Fertility preservation: the decision to freeze, made well

Fertility preservation – the cryopreservation of eggs, sperm, or embryos for later use – is sometimes a medical necessity and sometimes a deliberate choice. It is one of the few areas in fertility care where time is genuinely on your side, but only if you start while there is time to use.

Two distinct categories

Medical preservation is for patients about to undergo treatment that will damage fertility: chemotherapy, pelvic radiation, certain surgeries, transition hormones in transgender patients. The goal is to bank gametes before they are lost. The clock is short and the decision is forced. Elective preservation is for patients who are not yet ready to conceive but want to protect future options. The clock is more flexible, but biology still applies: eggs frozen at 30 will be more useful in 5 years than eggs frozen at 38.

Egg freezing: what the data actually says

Eggs frozen by vitrification before age 35 thaw with greater than 90 percent survival in good labs. Each thawed egg has roughly a 4 to 7 percent chance of becoming a live birth, age-dependent. To have a 70 percent cumulative chance of one live birth, women under 35 typically need 15 to 20 frozen eggs; over 38, that number rises to 30 plus.

Sperm freezing

Technically simpler and more durable. Frozen sperm survives indefinitely with no significant loss in fertilising potential. A single sample is enough for many future ICSI cycles. The case for sperm preservation is strongest before chemotherapy or radiation, but elective banking has a place for some patients too.

Embryo freezing

The most efficient form of preservation when both partners are committed and known. Embryos created through IVF and frozen for later transfer have the highest live-birth rates of any preservation option, because the gametes have already cleared the fertilisation step. Limited to couples who are willing to lock in their gametes together at the time of freeze.

The cost of waiting

Egg freezing in your early thirties typically yields more eggs per cycle and higher live-birth probability per egg than freezing in your late thirties.
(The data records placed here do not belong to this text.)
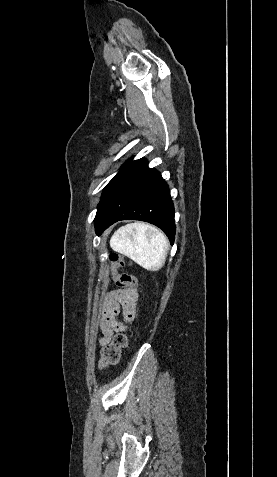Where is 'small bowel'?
Listing matches in <instances>:
<instances>
[{
  "label": "small bowel",
  "instance_id": "small-bowel-1",
  "mask_svg": "<svg viewBox=\"0 0 277 477\" xmlns=\"http://www.w3.org/2000/svg\"><path fill=\"white\" fill-rule=\"evenodd\" d=\"M131 286L111 289L103 299L100 316V328L103 336L98 339L100 346L107 345L116 332L126 331L127 324L135 316L138 291H131ZM123 306L121 310L119 307ZM122 311L124 322L116 320L115 316Z\"/></svg>",
  "mask_w": 277,
  "mask_h": 477
}]
</instances>
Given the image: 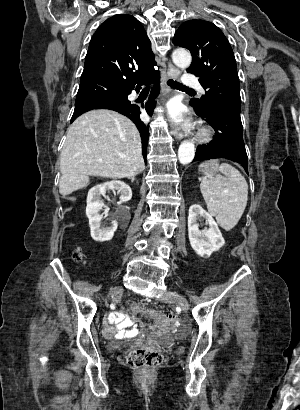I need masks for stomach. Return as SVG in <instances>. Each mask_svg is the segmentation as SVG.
<instances>
[{"label": "stomach", "instance_id": "1", "mask_svg": "<svg viewBox=\"0 0 300 410\" xmlns=\"http://www.w3.org/2000/svg\"><path fill=\"white\" fill-rule=\"evenodd\" d=\"M200 170L203 171V172L205 171L204 165L200 166ZM206 170H207L208 173H211V174L216 173L218 171V162L217 161H211V165L208 166Z\"/></svg>", "mask_w": 300, "mask_h": 410}]
</instances>
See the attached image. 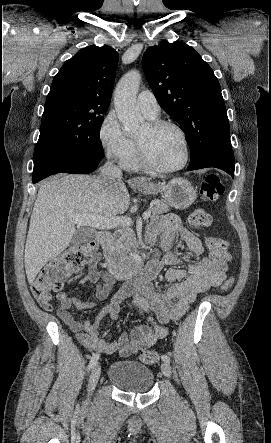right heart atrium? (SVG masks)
Here are the masks:
<instances>
[{
    "label": "right heart atrium",
    "instance_id": "right-heart-atrium-1",
    "mask_svg": "<svg viewBox=\"0 0 271 443\" xmlns=\"http://www.w3.org/2000/svg\"><path fill=\"white\" fill-rule=\"evenodd\" d=\"M98 140L105 154L124 164L131 156L133 143L123 131L114 111H109L98 126Z\"/></svg>",
    "mask_w": 271,
    "mask_h": 443
}]
</instances>
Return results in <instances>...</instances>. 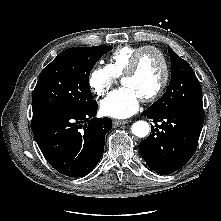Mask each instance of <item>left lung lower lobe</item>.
Instances as JSON below:
<instances>
[{
    "mask_svg": "<svg viewBox=\"0 0 221 221\" xmlns=\"http://www.w3.org/2000/svg\"><path fill=\"white\" fill-rule=\"evenodd\" d=\"M150 135L139 144V151L148 167L158 174L177 171L193 156L204 122V110H177L153 114ZM160 122V124H158Z\"/></svg>",
    "mask_w": 221,
    "mask_h": 221,
    "instance_id": "0a47b994",
    "label": "left lung lower lobe"
}]
</instances>
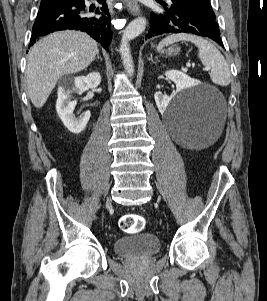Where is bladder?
I'll return each instance as SVG.
<instances>
[{
  "label": "bladder",
  "mask_w": 267,
  "mask_h": 301,
  "mask_svg": "<svg viewBox=\"0 0 267 301\" xmlns=\"http://www.w3.org/2000/svg\"><path fill=\"white\" fill-rule=\"evenodd\" d=\"M160 249V239L151 233L120 237L113 242V251L121 256L150 257L157 254Z\"/></svg>",
  "instance_id": "obj_1"
}]
</instances>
A typical Indian centre quotes Rs 1.5 to 2.5 lakh per cycle, plus 10 to 25 thousand annually for storage. Most patients need two cycles to bank enough eggs.

Questions worth asking your doctor

  • Given my age and AMH, how many cycles am I likely to need to bank a meaningful number of eggs?
  • What is your clinic’s vitrification thaw survival rate?
  • What is the realistic per-egg live-birth probability when I come back to use them?
  • How long can I store, and what is the annual storage cost?
  • If I am freezing for medical reasons, how soon do we need to start?

This essay is educational. Every patient’s situation is different – the right plan is shaped in conversation with a fertility specialist who knows the full picture.